Start of Block
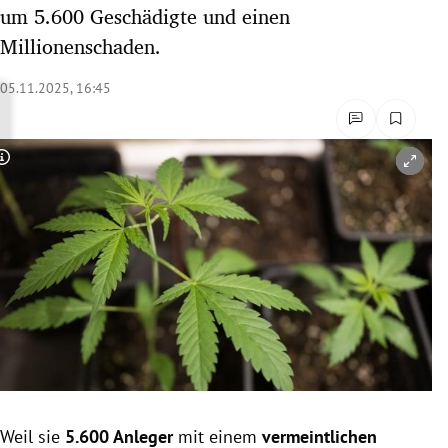
um 5.600 Geschädigte und einen
rreich Untermenü
Millionenschaden.
rt Untermenü
05.11.2025, 16:45
schaft Untermenü
s Untermenü
Copyright-Hinweis öffnen/schließen
zeit Untermenü
undheit Untermenü
tur Untermenü
nung Untermenü
lität Untermenü
Weil sie
5.600 Anleger
mit einem
vermeintlichen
End of Block
**Work instruction**. What is needed is a verbatim copy of the material, minus its pictures.

**Completed task**.
um 5.600 Geschädigte und einen
rreich Untermenü
Millionenschaden.
rt Untermenü
05.11.2025, 16:45
schaft Untermenü
s Untermenü
Copyright-Hinweis öffnen/schließen
zeit Untermenü
undheit Untermenü
tur Untermenü
nung Untermenü
lität Untermenü
Weil sie
5.600 Anleger
mit einem
vermeintlichen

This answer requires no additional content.